An hour later the music is louder still; dancing begins. Two older Inuits are drunk. The old woman has snuck into line and has a beer in both hands before being spied by the bouncers. Two of them escort her, weaving, to a table where she is allowed to enjoy her prize. The old man is not so lucky. A bouncer stands between him and his goal. The old man raises a hand in objection, leans way forward as if battling a stiff wind. The bouncer does not move; does not speak. The old man is gently handed his coat and he departs.
Now the two white bartenders are joined by a third. The new bartender is a young Inuit woman, though paler than most. She is six feet tall and has a bust the size of Texas. Talking at the bar quites as the men concentrate on their beers.
I choose this moment to order the Muskox Burger, the length of day here having fooled me into forgetting my dinner.
“It’s made of Bison, you know.” says the woman.
“Why would be called Muskox, then?” I ask.
“It’s a new menu,” she says. “Not from here are you?” I explain. “Oh, that’s a long time to be in Iqaluit.”
Outside the sun has finally dropped below the horizon, and the night appears to be early evening. The clouds above Iqaluit are lit crimson from below, and they stay crimson until dawn.
What I haven’t told you about the Northwest Passage: I’m going.

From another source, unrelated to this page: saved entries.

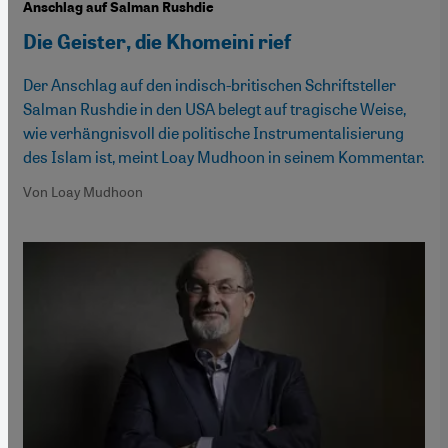
Anschlag auf Salman Rushdie
Die Geister, die Khomeini rief
Der Anschlag auf den indisch-britischen Schriftsteller
Salman Rushdie in den USA belegt auf tragische Weise,
wie verhängnisvoll die politische Instrumentalisierung
des Islam ist, meint Loay Mudhoon in seinem Kommentar.
Von Loay Mudhoon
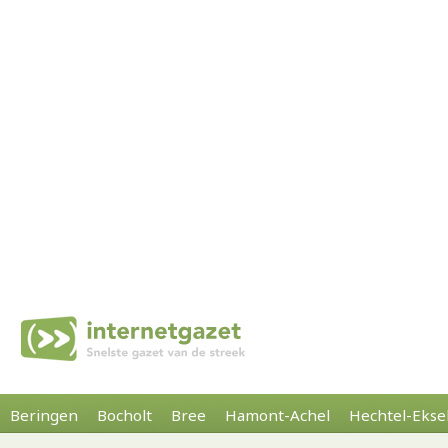
Beringen
Bocholt
Bree
Hamont-Achel
Hechtel-Ekse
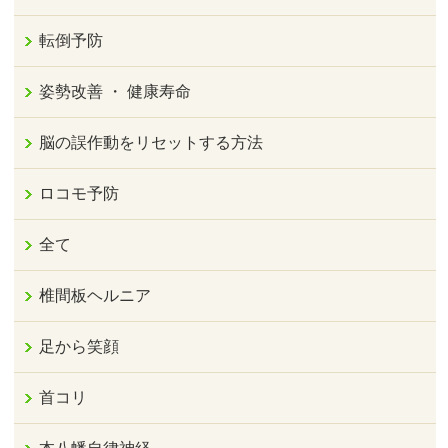
転倒予防
姿勢改善 ・ 健康寿命
脳の誤作動をリセットする方法
ロコモ予防
全て
椎間板ヘルニア
足から笑顔
首コリ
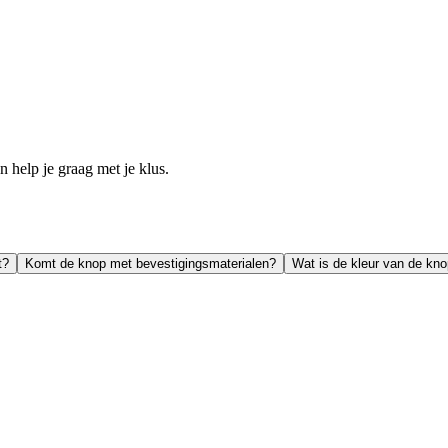
help je graag met je klus.
t?
Komt de knop met bevestigingsmaterialen?
Wat is de kleur van de kn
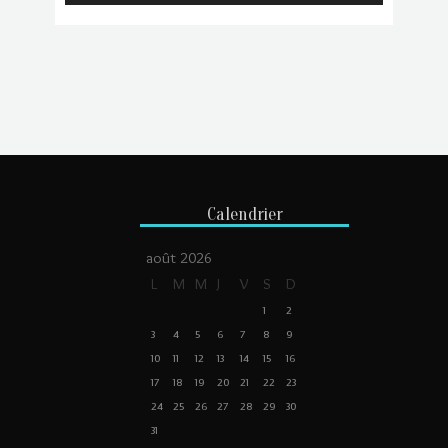
Calendrier
août 2026
L
M
M
J
V
S
D
1
2
3
4
5
6
7
8
9
10
11
12
13
14
15
16
17
18
19
20
21
22
23
24
25
26
27
28
29
30
31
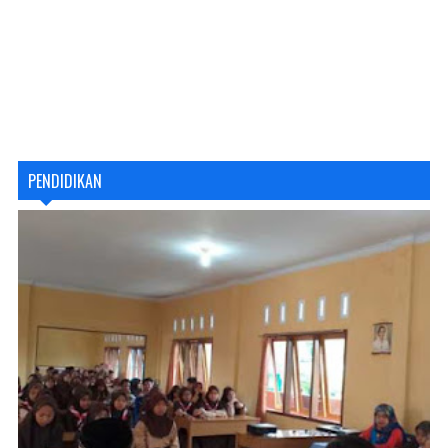
PENDIDIKAN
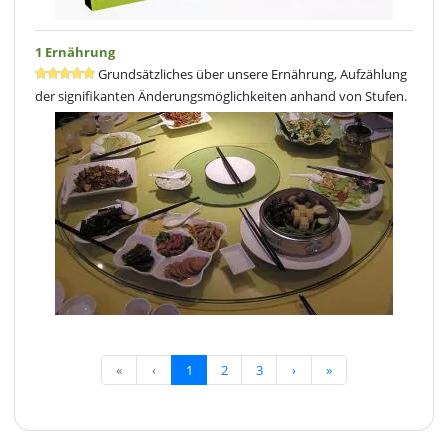
1 Ernährung
Grundsätzliches über unsere Ernährung, Aufzählung
der signifikanten Änderungsmöglichkeiten anhand von Stufen.
«
‹
1
2
3
›
»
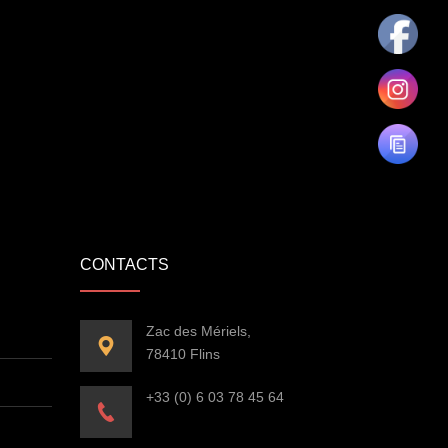
CONTACTS
Zac des Mériels,
78410 Flins
+33 (0) 6 03 78 45 64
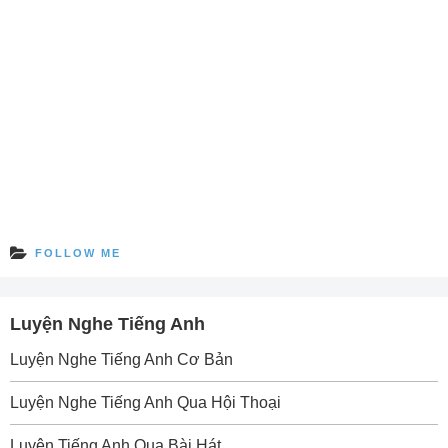
FOLLOW ME
Luyện Nghe Tiếng Anh
Luyện Nghe Tiếng Anh Cơ Bản
Luyện Nghe Tiếng Anh Qua Hội Thoại
Luyện Tiếng Anh Qua Bài Hát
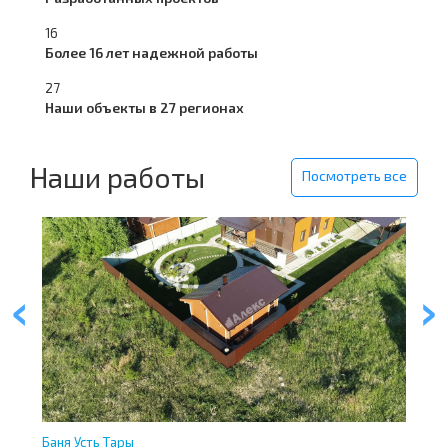
16
Более 16 лет надежной работы
27
Наши объекты в 27 регионах
Наши работы
Посмотреть все
Баня Усть Тары
Ус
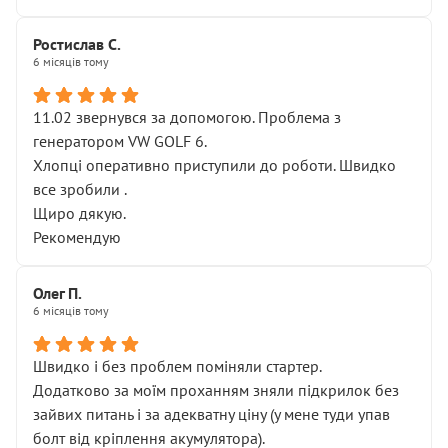
Ростислав С.
6 місяців тому
11.02 звернувся за допомогою. Проблема з
генератором VW GOLF 6.
Хлопці оперативно приступили до роботи. Швидко
все зробили .
Щиро дякую.
Рекомендую
Олег П.
6 місяців тому
Швидко і без проблем поміняли стартер.
Додатково за моїм проханням зняли підкрилок без
зайвих питань і за адекватну ціну (у мене туди упав
болт від кріплення акумулятора).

This Thursday, to be precise.
All rather sudden.
Here’s the back-story:
Many who have commented on my Figure 8 Voyage slated for 2015 think the attempt downright daft; some say I underrate the difficulty, while an interesting few have remarked, “that sounds like fun! Do you need crew?”

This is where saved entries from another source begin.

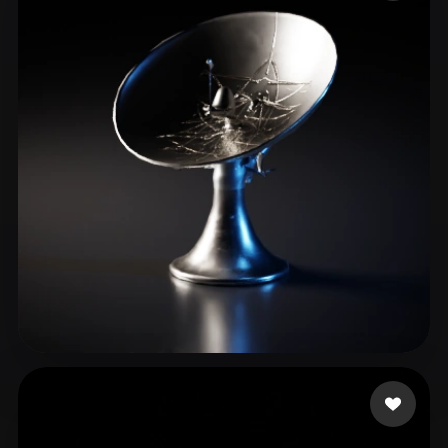
ComfyUI
21
Stiller
Abstract
Anime
Cartoon
Cel-Shaded
Fantasy
Flat
Gothic
Hand-Painted
Industrial
Isometric
Low Poly
Medieval
Minimalist
Modern
Organic
Photorealistic
Pixel Art
Realistic
Retro
Stylized
Voxel
cizob92
7 beğeni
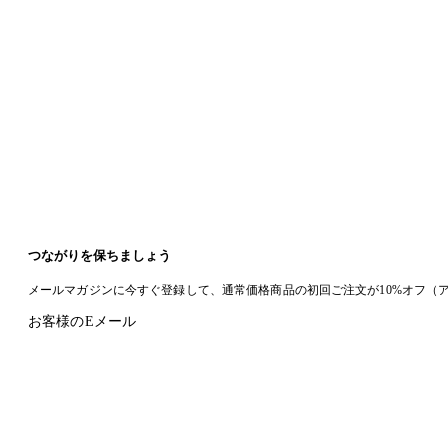
つながりを保ちましょう
メールマガジンに今すぐ登録して、通常価格商品の初回ご注文が10%オフ（
お客様のEメール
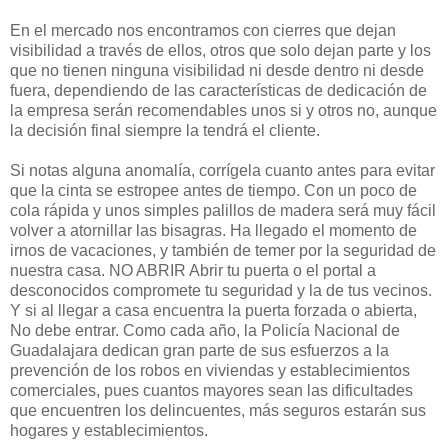
En el mercado nos encontramos con cierres que dejan
visibilidad a través de ellos, otros que solo dejan parte y los
que no tienen ninguna visibilidad ni desde dentro ni desde
fuera, dependiendo de las características de dedicación de
la empresa serán recomendables unos si y otros no, aunque
la decisión final siempre la tendrá el cliente.
Si notas alguna anomalía, corrígela cuanto antes para evitar
que la cinta se estropee antes de tiempo. Con un poco de
cola rápida y unos simples palillos de madera será muy fácil
volver a atornillar las bisagras. Ha llegado el momento de
irnos de vacaciones, y también de temer por la seguridad de
nuestra casa. NO ABRIR Abrir tu puerta o el portal a
desconocidos compromete tu seguridad y la de tus vecinos.
Y si al llegar a casa encuentra la puerta forzada o abierta,
No debe entrar. Como cada año, la Policía Nacional de
Guadalajara dedican gran parte de sus esfuerzos a la
prevención de los robos en viviendas y establecimientos
comerciales, pues cuantos mayores sean las dificultades
que encuentren los delincuentes, más seguros estarán sus
hogares y establecimientos.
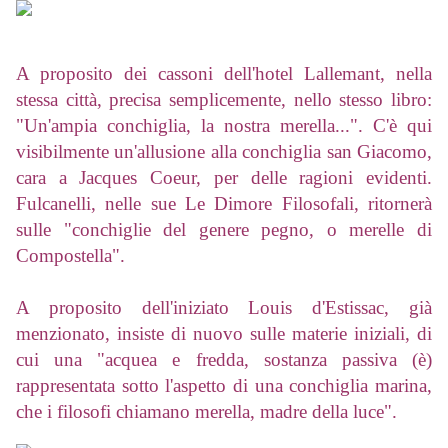
A proposito dei cassoni dell'hotel Lallemant, nella
stessa città, precisa semplicemente, nello stesso libro:
"Un'ampia conchiglia, la nostra merella...". C'è qui
visibilmente un'allusione alla conchiglia san Giacomo,
cara a Jacques Coeur, per delle ragioni evidenti.
Fulcanelli, nelle sue Le Dimore Filosofali, ritornerà
sulle "conchiglie del genere pegno, o merelle di
Compostella".
A proposito dell'iniziato Louis d'Estissac, già
menzionato, insiste di nuovo sulle materie iniziali, di
cui una "acquea e fredda, sostanza passiva (è)
rappresentata sotto l'aspetto di una conchiglia marina,
che i filosofi chiamano merella, madre della luce".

But all agree that any singlehanded challenger of the Northwest Passage would benefit from some prior experience of life above 66.56 degrees north latitude (the arctic circle). As Joanna (amazingly supportive wife) suggests, the wisdom gained from such an exploit could be an insurance policy against my expedition’s future success–especially as no actual insurance company is likely to underwrite it.
For months now I’ve been searching for a berth on a boat attempting the Northwest Passage this summer. What I found was that most who declared arctic intentions already had their crews or were having second thoughts altogether. Last year marked the coldest summer the Arctic had seen in several. Areas that were ice-free in August of 2010, 2011, 2012 were not in 2013. Choke points along the route either closed early or failed to open at all. Some boats became trapped. This gave the 2014 “fleet” pause for thought, and when I reached out in the spring, many were waiting to see what developed before committing.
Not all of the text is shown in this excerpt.